Why would Btrfs have a big(ger) future than Bcachefs when the latter seems to have the same functionality and less 'historical baggage'†?

I remember when Btrfs was initially released (I was doing Solaris sysadmining, and it was billed as "ZFS for Linux"), and yet here we are all these years later and it still seems to be 'meh'.

† E.g., RAID5+ that's less likely to eat data:

* https://btrfs.readthedocs.io/en/latest/btrfs-man5.html#raid5...

* https://bcachefs.org/ErasureCoding/ / https://github.com/koverstreet/bcachefs/issues/657

bhaney · on March 20, 2024

By the time future-bcachefs has feature parity with present-btrfs, who knows what more will be in future-btrfs?

For your specific example, bcachefs's erasure coding is very experimental and currently pretty much unusable, while btrfs is actively working towards fixing the raid56 write hole with the recent addition of the raid-stripe-tree. By the time bcachefs has a trustworthy parity profile, btrfs's may be just as good.

throw0101d · on March 20, 2024

> For your specific example

My specific example says that the bcachefs are "actively working towards fixing the raid56 write hole" as well—or rather, their way of doing things doesn't have one in the first place.

bhaney · on March 20, 2024

> bcachefs are "actively working towards fixing the raid56 write hole" as well

Yep, that's my point. Neither btrfs nor bcachefs have a write-hole-less parity raid profile implementation yet, and both are working towards one. We don't know if one will be finished and battle tested significantly before the other, or if one will prove to be more performant or reliable. Just have to wait and see.

curt15 · on March 20, 2024

Bcachefs has not advertised erasure coding as production ready only to renege on that claim later. So nobody has been unwittingly burned yet.

maxloh · on March 20, 2024

GPL only forbids ZFS to be distributed alongside Linux, it doesn't prevent users from installing it manually. (IANAL)

vladvasiliu · on March 20, 2024

In addition to what mustache_kimono said, there apparently seem to be issues with kernel functions moving / changing and breaking ZFS which then needs a while to catch up. For the latest reoccurrence of this, see https://github.com/openzfs/zfs/pull/15931 for Linux 6.8 compatibility.

There's also the fact that not everything is OOB compatible with ZFS. For example, newer versions of systemd have been able to use the TPM to unlock drives encrypted with LUKS. AFAIK it doesn't work with ZFS.

I use ZFS on my daily driver Linux box and mostly love it, but as long as these things happen, I can see why people may want to try to find an in-kernel solution.
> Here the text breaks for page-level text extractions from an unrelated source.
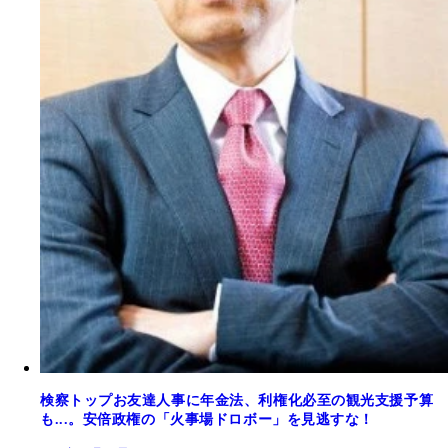
検察トップお友達人事に年金法、利権化必至の観光支援予算
も...。安倍政権の「火事場ドロボー」を見逃すな！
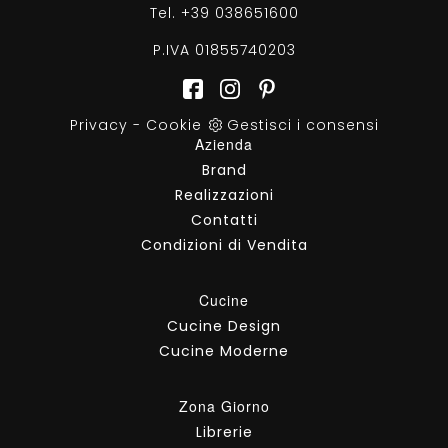
Tel.
+39 038651600
P.IVA 01855740203
Privacy
-
Cookie
Gestisci i consensi
Azienda
Brand
Realizzazioni
Contatti
Condizioni di Vendita
Cucine
Cucine Design
Cucine Moderne
Zona Giorno
Librerie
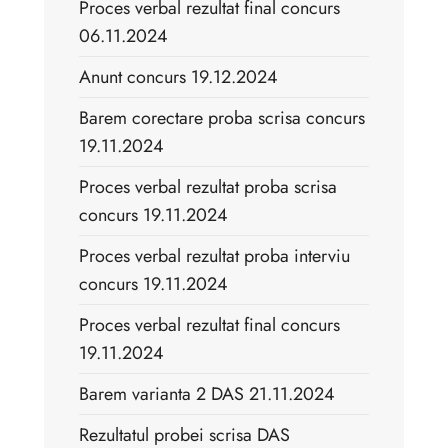
Proces verbal rezultat final concurs
06.11.2024
Anunt concurs 19.12.2024
Barem corectare proba scrisa concurs
19.11.2024
Proces verbal rezultat proba scrisa
concurs 19.11.2024
Proces verbal rezultat proba interviu
concurs 19.11.2024
Proces verbal rezultat final concurs
19.11.2024
Barem varianta 2 DAS 21.11.2024
Rezultatul probei scrisa DAS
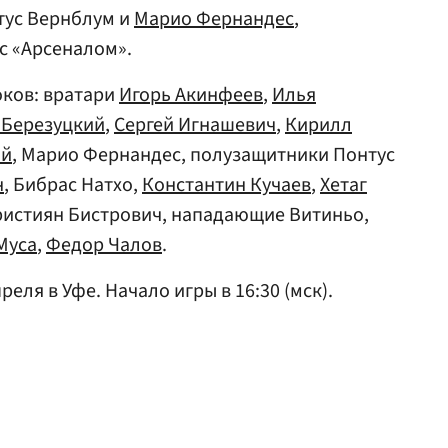
тус Вернблум и
Марио Фернандес
,
с «Арсеналом».
оков: вратари
Игорь Акинфеев
,
Илья
 Березуцкий
,
Сергей Игнашевич
,
Кирилл
ий
, Марио Фернандес, полузащитники Понтус
н
, Бибрас Натхо,
Константин Кучаев
,
Хетаг
Кристиян Бистрович, нападающие Витиньо,
Муса
,
Федор Чалов
.
реля в Уфе. Начало игры в 16:30 (мск).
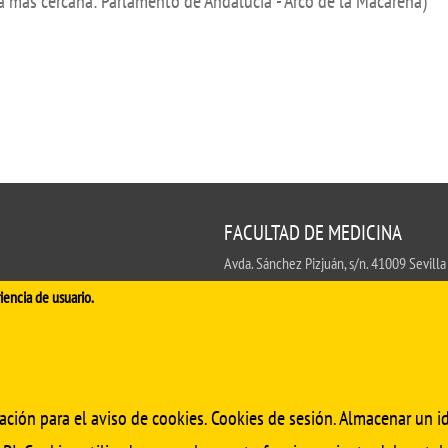
da más cercana: Parlamento de Andalucía - Arco de la Macarena)
FACULTAD DE MEDICINA
Avda. Sánchez Pizjuán, s/n. 41009 Sevilla
.
iencia de usuario.
Conserjería:
954 55 98 30
- Secretaría
fa
ación para el aviso de cookies. Cookies de sesión. Almacenar un id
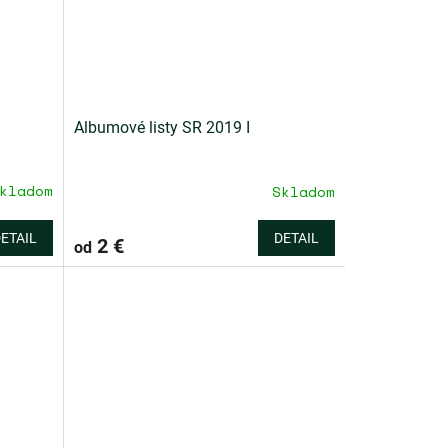
Albumové listy SR 2019 I
kladom
Skladom
ETAIL
DETAIL
2 €
od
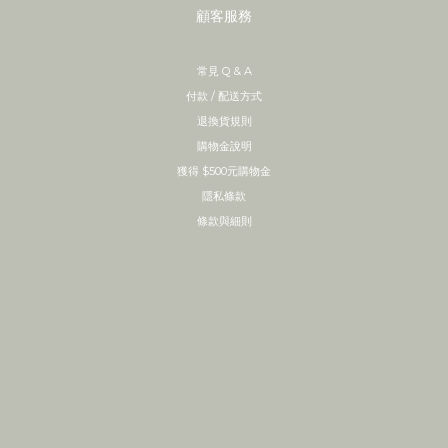
顧客服務
常見 Q & A
付款 / 配送方式
退換貨規則
購物金說明
獲得 $500元購物金
隱私條款
條款與細則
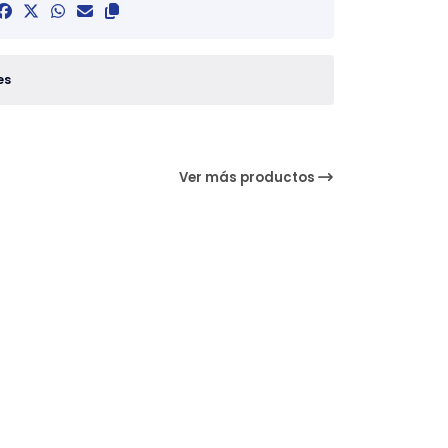
es
Ver más productos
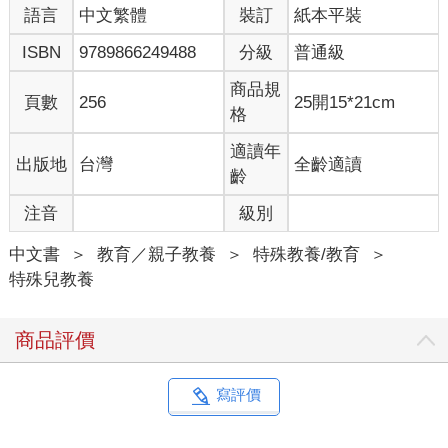
語言
中文繁體
裝訂
紙本平裝
ISBN
9789866249488
分級
普通級
商品規
頁數
256
25開15*21cm
格
適讀年
出版地
台灣
全齡適讀
齡
注音
級別
中文書
＞
教育／親子教養
＞
特殊教養/教育
＞
特殊兒教養
商品評價
寫評價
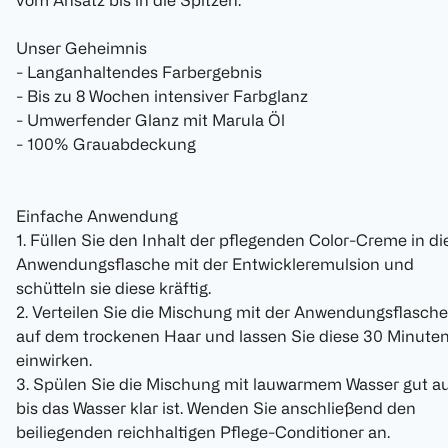
vom Ansatz bis in die Spitzen.
Unser Geheimnis
- Langanhaltendes Farbergebnis
- Bis zu 8 Wochen intensiver Farbglanz
- Umwerfender Glanz mit Marula Öl
- 100% Grauabdeckung
Einfache Anwendung
1. Füllen Sie den Inhalt der pflegenden Color-Creme in di
Anwendungsflasche mit der Entwickleremulsion und
schütteln sie diese kräftig.
2. Verteilen Sie die Mischung mit der Anwendungsflasche
auf dem trockenen Haar und lassen Sie diese 30 Minute
einwirken.
3. Spülen Sie die Mischung mit lauwarmem Wasser gut au
bis das Wasser klar ist. Wenden Sie anschließend den
beiliegenden reichhaltigen Pflege-Conditioner an.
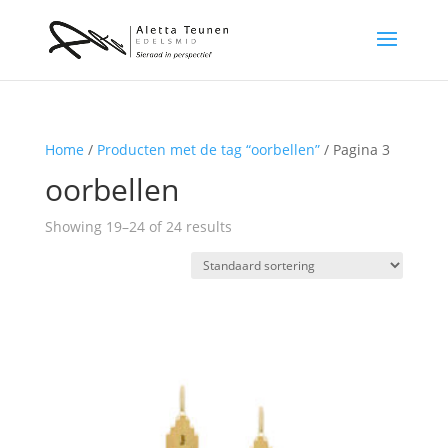
Home
/
Producten met de tag “oorbellen”
/ Pagina 3
oorbellen
Showing 19–24 of 24 results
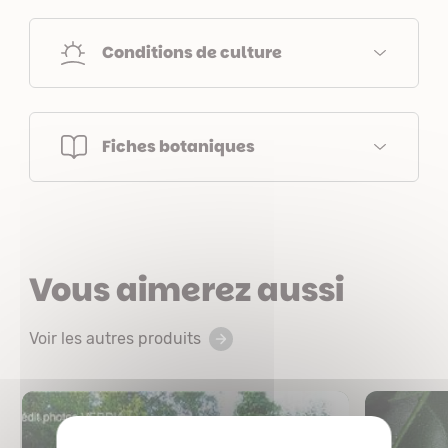
Conditions de culture
Fiches botaniques
Vous aimerez aussi
Voir les autres produits
X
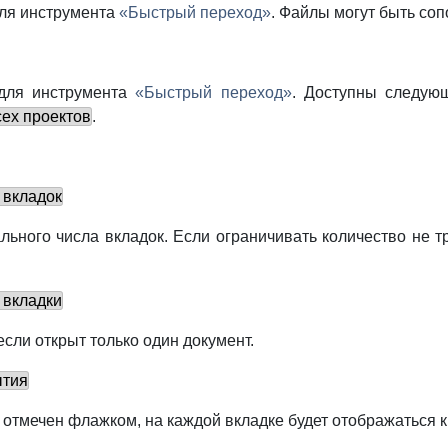
для инструмента
«Быстрый переход»
. Файлы могут быть соп
 для инструмента
«Быстрый переход»
. Доступны следую
ех проектов
.
 вкладок
льного числа вкладок. Если ограничивать количество не 
 вкладки
если открыт только один документ.
ытия
 отмечен флажком, на каждой вкладке будет отображаться к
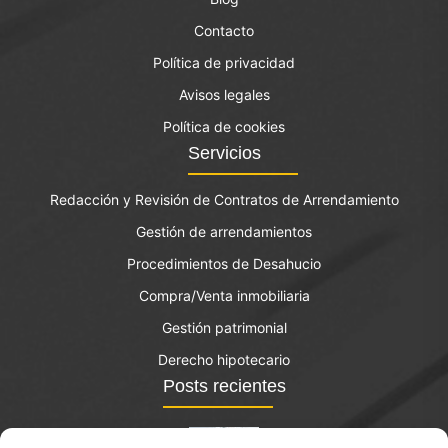
Contacto
Política de privacidad
Avisos legales
Política de cookies
Servicios
Redacción y Revisión de Contratos de Arrendamiento
Gestión de arrendamientos
Procedimientos de Desahucio
Compra/Venta inmobiliaria
Gestión patrimonial
Derecho hipotecario
Posts recientes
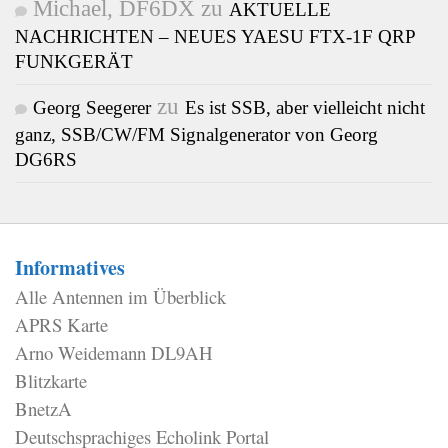
Michael, DF6DX
zu
AKTUELLE
NACHRICHTEN – NEUES YAESU FTX-1F QRP
FUNKGERÄT
zu
Georg Seegerer
Es ist SSB, aber vielleicht nicht
ganz, SSB/CW/FM Signalgenerator von Georg
DG6RS
Informatives
Alle Antennen im Überblick
APRS Karte
Arno Weidemann DL9AH
Blitzkarte
BnetzA
Deutschsprachiges Echolink Portal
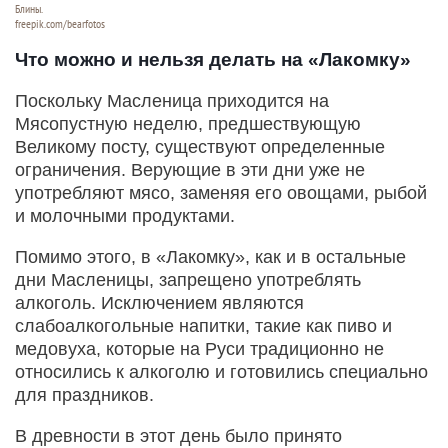
Блины.
freepik.com/bearfotos
Что можно и нельзя делать на «Лакомку»
Поскольку Масленица приходится на
Мясопустную неделю, предшествующую
Великому посту, существуют определенные
ограничения. Верующие в эти дни уже не
употребляют мясо, заменяя его овощами, рыбой
и молочными продуктами.
Помимо этого, в «Лакомку», как и в остальные
дни Масленицы, запрещено употреблять
алкоголь. Исключением являются
слабоалкогольные напитки, такие как пиво и
медовуха, которые на Руси традиционно не
относились к алкоголю и готовились специально
для праздников.
В древности в этот день было принято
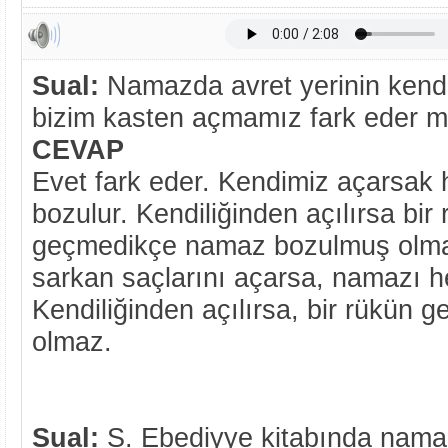
Sual:
Namazda avret yerinin kendil
bizim kasten açmamız fark eder m
CEVAP
Evet fark eder. Kendimiz açarsa
bozulur. Kendiliğinden açılırsa bi
geçmedikçe namaz bozulmuş olma
sarkan saçlarını açarsa, namazı 
Kendiliğinden açılırsa, bir rükün
olmaz.
Sual:
S. Ebediyye kitabında nama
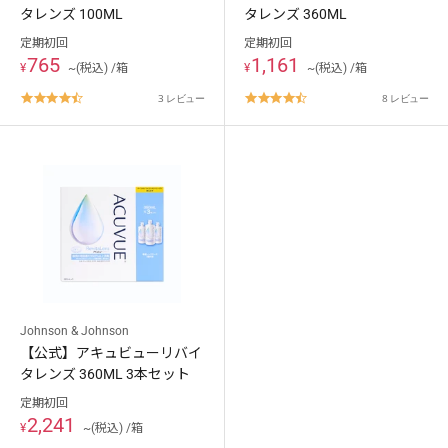
タレンズ 100ML
タレンズ 360ML
定期初回
定期初回
765
1,161
¥
~(税込) /箱
¥
~(税込) /箱
4.7
4.5
3 レビュー
8 レビュー
star
star
rating
rating
Johnson & Johnson
【公式】アキュビューリバイ
ご利用ありがとうございました。
タレンズ 360ML 3本セット
次回のご利用をお待ちしております。
定期初回
2,241
¥
~(税込) /箱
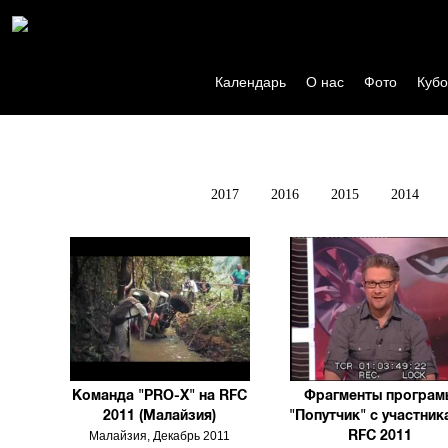
Календарь
О нас
Фото
Кубо
2017
2016
2015
2014
Команда "PRO-X" на RFC
Фрагменты програм
2011 (Малайзия)
"Попутчик" с участник
RFC 2011
Малайзия, Декабрь 2011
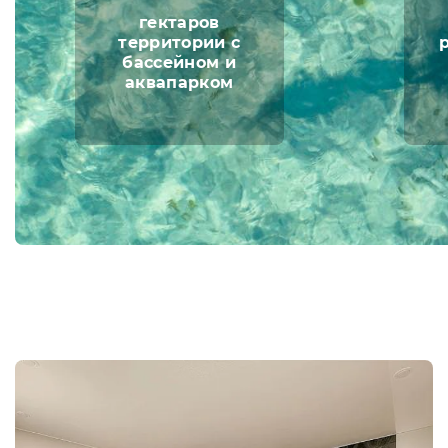
гектаров
территории с
бассейном и
аквапарком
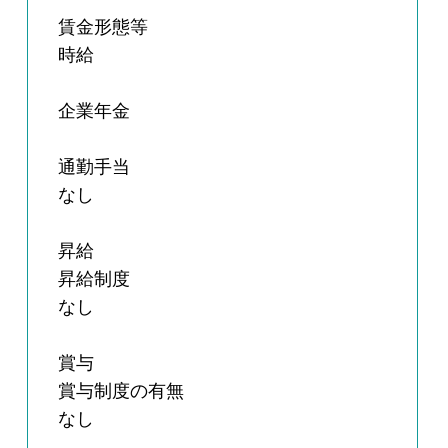
賃金形態等
時給
企業年金
通勤手当
なし
昇給
昇給制度
なし
賞与
賞与制度の有無
なし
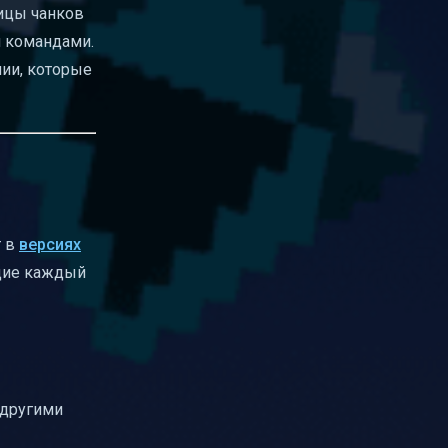
ницы чанков
и командами.
нии, которые
т в
версиях
ющие каждый
 другими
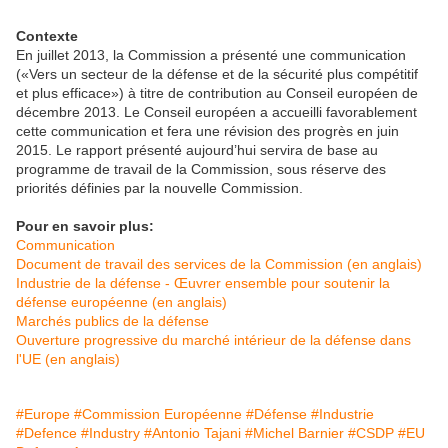
Contexte
En juillet 2013, la Commission a présenté une communication
(«Vers un secteur de la défense et de la sécurité plus compétitif
et plus efficace») à titre de contribution au Conseil européen de
décembre 2013. Le Conseil européen a accueilli favorablement
cette communication et fera une révision des progrès en juin
2015. Le rapport présenté aujourd’hui servira de base au
programme de travail de la Commission, sous réserve des
priorités définies par la nouvelle Commission.
Pour en savoir plus:
Communication
Document de travail des services de la Commission (en anglais)
Industrie de la défense - Œuvrer ensemble pour soutenir la
défense européenne (en anglais)
Marchés publics de la défense
Ouverture progressive du marché intérieur de la défense dans
l'UE (en anglais)
#Europe
#Commission Européenne
#Défense
#Industrie
#Defence
#Industry
#Antonio Tajani
#Michel Barnier
#CSDP
#EU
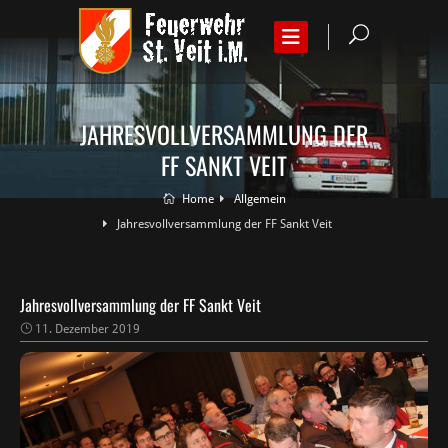
JAHRESVOLLVERSAMMLUNG DER
FF SANKT VEIT
Home
Allgemein
Jahresvollversammlung der FF Sankt Veit
Jahresvollversammlung der FF Sankt Veit
11. Dezember 2019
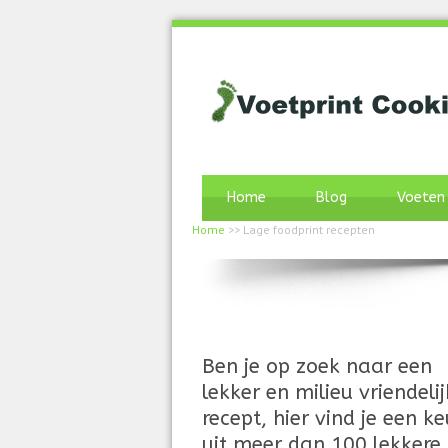
Home
Blog
Voeten
Home
>>
Lage foodprint recepten
Ben je op zoek naar een
lekker en milieu vriendelij
recept, hier vind je een k
uit meer dan 100 lekkere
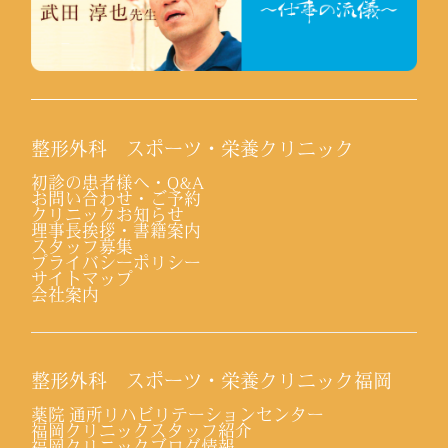
整形外科 スポーツ・栄養クリニック
初診の患者様へ・Q&A
お問い合わせ・ご予約
クリニックお知らせ
理事長挨拶・書籍案内
スタッフ募集
プライバシーポリシー
サイトマップ
会社案内
整形外科 スポーツ・栄養クリニック福岡
薬院 通所リハビリテーションセンター
福岡クリニックスタッフ紹介
福岡クリニックブログ情報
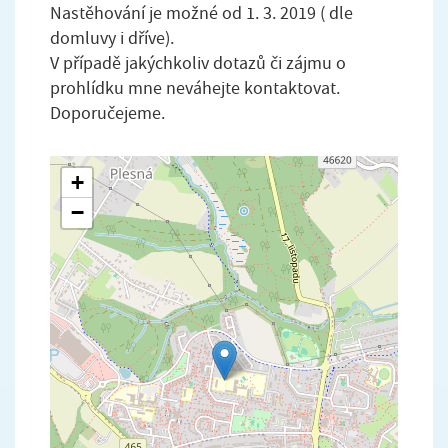
Nastěhování je možné od 1. 3. 2019 ( dle
domluvy i dříve).
V případě jakýchkoliv dotazů či zájmu o
prohlídku mne neváhejte kontaktovat.
Doporučejeme.
+
−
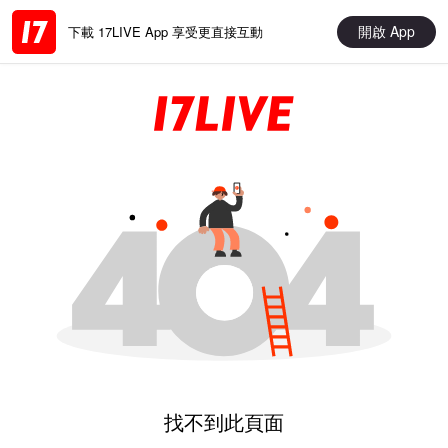
開啟 App
下載 17LIVE App 享受更直接互動
找不到此頁面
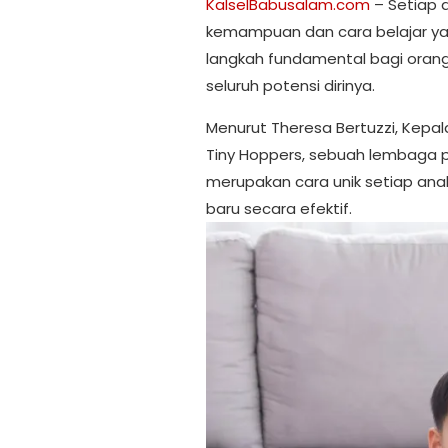
KalselBabusalam.com
– Setiap 
kemampuan dan cara belajar yan
langkah fundamental bagi ora
seluruh potensi dirinya.
Menurut Theresa Bertuzzi, Kepa
Tiny Hoppers, sebuah lembaga p
merupakan cara unik setiap a
baru secara efektif.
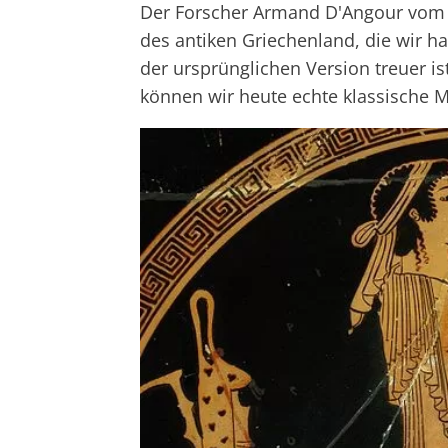
Der Forscher Armand D'Angour vom Je
des antiken Griechenland, die wir h
der ursprünglichen Version treuer is
können wir heute echte klassische M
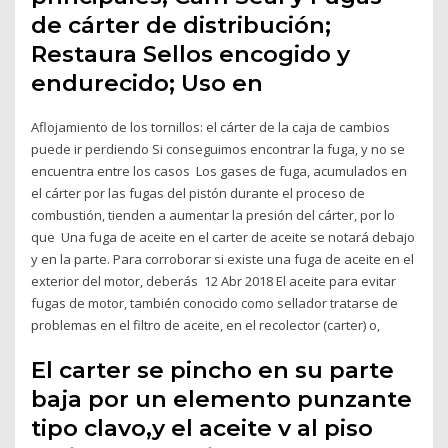
de cárter de distribución;
Restaura Sellos encogido y
endurecido; Uso en
Aflojamiento de los tornillos: el cárter de la caja de cambios
puede ir perdiendo Si conseguimos encontrar la fuga, y no se
encuentra entre los casos Los gases de fuga, acumulados en
el cárter por las fugas del pistón durante el proceso de
combustión, tienden a aumentar la presión del cárter, por lo
que Una fuga de aceite en el carter de aceite se notará debajo
y en la parte. Para corroborar si existe una fuga de aceite en el
exterior del motor, deberás 12 Abr 2018 El aceite para evitar
fugas de motor, también conocido como sellador tratarse de
problemas en el filtro de aceite, en el recolector (carter) o,
El carter se pincho en su parte
baja por un elemento punzante
tipo clavo,y el aceite v al piso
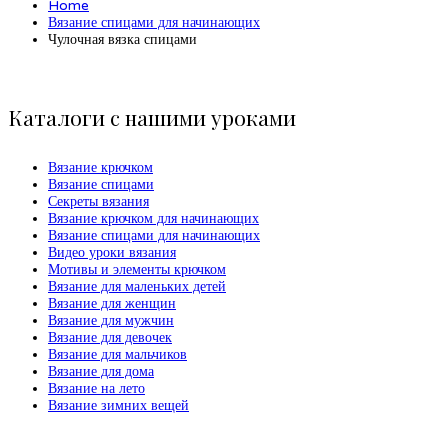
Home
Вязание спицами для начинающих
Чулочная вязка спицами
Каталоги с нашими уроками
Вязание крючком
Вязание спицами
Секреты вязания
Вязание крючком для начинающих
Вязание спицами для начинающих
Видео уроки вязания
Мотивы и элементы крючком
Вязание для маленьких детей
Вязание для женщин
Вязание для мужчин
Вязание для девочек
Вязание для мальчиков
Вязание для дома
Вязание на лето
Вязание зимних вещей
I personally use Arch so expect for bleeding edge updates to not work perfectly right away. But I recall seeing folks complaining about issues on Fedora, too, which I expect to be a bit more conservative than Arch.

didntcheck · on March 20, 2024

LUKS and the associated systemd hook shouldn't care about the filesystem, right? It's just block layer

But presumably you meant native ZFS encryption, which unfortunately is considered to be somewhat experimental and neglected, as I understand. Which surprised me, since I thought data at rest encryption would be pretty important for an "enterprise" filesystem

Still, apparently lots of people successfully run ZFS on LUKS. It does mean you don't get zero-trust zfs send backups, but apparently that's where a lot of the bugs have been anyway

vladvasiliu · on March 20, 2024

Yes, I was talking about ZFS native encryption.

> But presumably you meant native ZFS encryption, which unfortunately is considered to be somewhat experimental and neglected, as I understand. Which surprised me, since I thought data at rest encryption would be pretty important for an "enterprise" filesystem.

Yeah, I've happened about someone saying something similar, but I've never seen anything about that from "official" sources. Wouldn't mind a link or something if you have one on hand. But there is the fact that this encryption scheme seems limited when compared to LUKS: there's no support for multiple passphrases or using anything more convenient, like say, a U2F token.

> Still, apparently lots of people successfully run ZFS on LUKS. It does mean you don't get zero-trust zfs send backups, but apparently that's where a lot of the bugs have been anyway

I'd say I'm one of those people, never had any issue with this in ~ten years of use. And, indeed, the main reason for using this on my laptop is being able to send the snapshots around without having to deal with another tool for managing encryption. Also, on my servers on which I run RAIDZ, having to configure LUKS on top of each drive is a PITA.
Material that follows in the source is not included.